If you're not confident in your ability to pick out a good portfolio and/or you're not confident in your advisor's ability to do so, call and request to be enrolled in "Portfolio Navigator", which has been offered since early 2007 as an option on all VUL-IV policies issued in 2005 or later.

"Portfolio Navigator" is free (you simply have to fill out a questionnaire from Morningstar). Based on your risk tolerance, it will select a diversified portfolio and then rebalance it quarterly. The portfolios are created by Morningstar and competely re-allocated (not just rebalanced) every 12 months. Regardless of the competence of your current advisor, Portfolio Navigator will make sure your VUL is invested objectively - the Morningstar group does the driving, not your advisor.

I use Navigator in my own practice on smaller accounts that I don't have time to rebalance manually, and they've done fairly well. I'm personally biased towards the moderate-agressive allocation because it has the most reward per unit of risk, but again - that's just me.

I hope this helps. If you have any questions, feel free to shoot me an email. Though I can't advise you in a professional capacity as I'm not licensed in Texas, I'm happy to offer my personal opinions for what they're worth.
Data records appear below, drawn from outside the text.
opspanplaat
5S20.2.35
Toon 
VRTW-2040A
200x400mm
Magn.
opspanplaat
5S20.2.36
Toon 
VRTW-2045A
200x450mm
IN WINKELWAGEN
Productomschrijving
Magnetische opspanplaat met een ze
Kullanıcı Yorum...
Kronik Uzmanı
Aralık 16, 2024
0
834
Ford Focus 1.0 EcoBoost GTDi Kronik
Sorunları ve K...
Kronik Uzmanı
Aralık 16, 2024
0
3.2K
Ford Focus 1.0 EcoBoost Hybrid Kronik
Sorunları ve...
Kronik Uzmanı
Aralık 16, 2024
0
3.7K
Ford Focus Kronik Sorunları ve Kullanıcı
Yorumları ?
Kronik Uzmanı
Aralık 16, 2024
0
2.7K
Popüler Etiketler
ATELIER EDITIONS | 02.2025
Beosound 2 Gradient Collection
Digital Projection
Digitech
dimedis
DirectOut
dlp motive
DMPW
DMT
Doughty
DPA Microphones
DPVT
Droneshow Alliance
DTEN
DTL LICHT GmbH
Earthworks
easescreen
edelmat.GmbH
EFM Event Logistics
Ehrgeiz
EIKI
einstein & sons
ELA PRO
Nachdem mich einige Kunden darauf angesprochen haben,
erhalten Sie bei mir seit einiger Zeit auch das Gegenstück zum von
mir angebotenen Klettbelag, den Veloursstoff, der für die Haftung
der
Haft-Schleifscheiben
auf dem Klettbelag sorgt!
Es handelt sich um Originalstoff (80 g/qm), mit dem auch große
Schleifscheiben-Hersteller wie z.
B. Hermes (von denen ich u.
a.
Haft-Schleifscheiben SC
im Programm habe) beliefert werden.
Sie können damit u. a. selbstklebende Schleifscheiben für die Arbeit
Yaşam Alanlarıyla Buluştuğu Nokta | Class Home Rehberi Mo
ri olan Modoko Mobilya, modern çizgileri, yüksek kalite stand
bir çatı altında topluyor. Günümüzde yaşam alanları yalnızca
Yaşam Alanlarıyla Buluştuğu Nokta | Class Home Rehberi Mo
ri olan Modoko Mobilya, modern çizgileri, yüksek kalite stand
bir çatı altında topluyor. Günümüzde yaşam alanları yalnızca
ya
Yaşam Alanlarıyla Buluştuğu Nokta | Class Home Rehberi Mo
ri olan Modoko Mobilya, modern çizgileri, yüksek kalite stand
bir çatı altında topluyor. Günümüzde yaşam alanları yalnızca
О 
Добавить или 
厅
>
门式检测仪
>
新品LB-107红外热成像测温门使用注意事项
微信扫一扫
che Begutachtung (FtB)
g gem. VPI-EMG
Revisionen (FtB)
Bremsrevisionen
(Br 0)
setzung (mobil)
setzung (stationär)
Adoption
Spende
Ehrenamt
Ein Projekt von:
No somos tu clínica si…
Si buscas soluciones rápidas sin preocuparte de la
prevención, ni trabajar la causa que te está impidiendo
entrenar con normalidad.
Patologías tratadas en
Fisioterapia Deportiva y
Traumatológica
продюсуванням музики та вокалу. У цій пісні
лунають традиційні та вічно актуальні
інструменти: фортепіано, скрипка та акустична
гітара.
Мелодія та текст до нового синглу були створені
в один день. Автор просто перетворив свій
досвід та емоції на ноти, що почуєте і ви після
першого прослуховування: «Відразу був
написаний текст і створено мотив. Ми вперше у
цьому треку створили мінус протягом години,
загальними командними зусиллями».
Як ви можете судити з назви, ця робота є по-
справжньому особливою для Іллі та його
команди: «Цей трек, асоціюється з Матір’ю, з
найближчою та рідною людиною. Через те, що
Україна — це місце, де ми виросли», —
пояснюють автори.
jason_hendricks@sbcglobal.net

Anonymous said...

Oh my god one of the few knowledgeable AMP salesmen-I noticed he does not live in a state noted for Ameriprise lawsuits. I don't know why he uses Ameriprise as a vendor for his planning practice, maybe he could educate us...
Also notice that he did not mention that the scripts are the only training for most advisors, the natural market complaints are true etc.
So the company does little to help him and the poor quality of other advisors embarrasses him and now he has to clean up the mess for someone else. (shouldn't Ameriprise be helping you build a business, not you helping them keep business?)
He is a nice and helpful guy that is eventually going to grow tired of being associated with a bunch of hacks. Prepare to be recruited your too honest and talented to stay with that company.